Lei può ascoltare Gordon Brown, il responsabile dell'economia: ogni giorno
dice alla radio che il governo vuole il migliore sistema sanitario al
mondo. Quel che non dice è che sta mettendo in atto tutte le strutture per
introdurre il sistema americano. Questo non lo hanno fatto i tories nel
1991, lo ha fatto il New Labour nel 2000 con il suo Nhs Care Act che
distrugge il servizio pubblico. Ma non c'è stata e non c'è nessuna
protesta. Il pubblico non capisce che proprio in questo momento è in corso
una drastica controriforma. Ma noi sappiamo benissimo, dall'esempio
statunitense, che la privatizzazione costa di più, non fosse altro perché
la struttura amministrativa è più pesante: negli Usa i costi amministrativi
rappresentano il 22,9% dei costi totali ospedalieri negli ospedali
pubblici, il 24,5% negli ospedali privati non a scopo di lucro, il 34%
negli ospedali privati for profit.
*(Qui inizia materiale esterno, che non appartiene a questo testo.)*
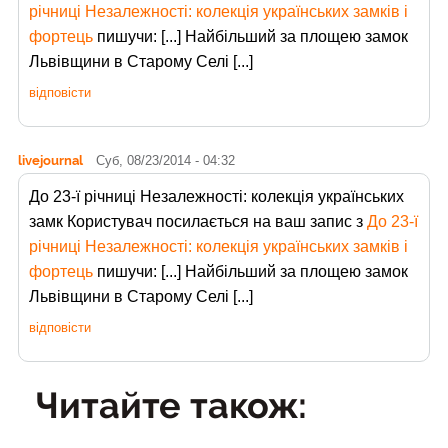
річниці Незалежності: колекція українських замків і
фортець
пишучи: [...] Найбільший за площею замок
Львівщини в Старому Селі [...]
відповісти
livejournal
Суб, 08/23/2014 - 04:32
До 23-ї річниці Незалежності: колекція українських
замк Користувач
посилається на ваш запис з
До 23-ї
річниці Незалежності: колекція українських замків і
фортець
пишучи: [...] Найбільший за площею замок
Львівщини в Старому Селі [...]
відповісти
Читайте також:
Per di più è stato ampiamente dimostrato
che i gestori a scopo di lucro di ospedali erogano un'assistenza di
peggiore qualità rispetto agli ospedali gestiti pubblicamente; forniscono
trattamenti più costosi e più inappropriati dei servizi pubblici; sono
tecnicamente e logisticamente meno efficienti degli ospedali pubblici.
Paradossalmente l'assistenza privata costa al settore pubblico più di
quanto costa l'assistenza pubblica; e la progressiva privatizzazione sta
perciò facendo lievitare enormemente il costo della spesa sanitaria. Ma non
importa, il governo va avanti e aumenta gli oneri e i tickets e per la
prima volta in 50 anni sta ponendo un limite temporale alla copertura
sanitaria per una data malattia. I cambiamenti chiave non sono avvenuti nel
sistema di finanziamento, che è sempre statale, ma nel sistema di
erogazione. E in questo processo stiamo incorporando i modelli
statunitensi. Non dimentichiamo che il processo di globalizzazione ha una
sua dimensione sanitaria e che da tempo le imprese sanitarie e ospedaliere
Usa stanno cercando di penetrare nel mercato europeo, ma finora hanno
trovato un ambiente ostile, sia perché i sistemi europei sono in larga
misura pubblici, sia per le restrizioni e i vincoli a cui sono sottoposti i
privati. Quindi gli attori Usa della globalizzazione esercitano forti
pressioni perché l'habitat economico europeo diventi meno ostile, ossia
perché diventi più simile al mercato sanitario americano: non è un caso se
la valutazione più positiva sull'Inizitiva di finanziamento privato l'ha
dato una società americana di revisori che si chiama - guarda un po' -
Arthir Andersen, quella coinvolta nel crollo della Enron. Perciò la linea
del New Labour non ha una sua razionalità, non ha una sua logica economica,
ma persegue solo a distruzione dello stato sociale democratico.

Uscendo sulla piazza sotto il tiepido sole primaverile, mi dico che quando
Jean-Paul Sartre parlava degli intellettuali impegnati come di tecnici del
sapere pratico che si mettono a disposizione della società, intendeva forse
persone come Allyson Pollock, se l'avesse conosciuta.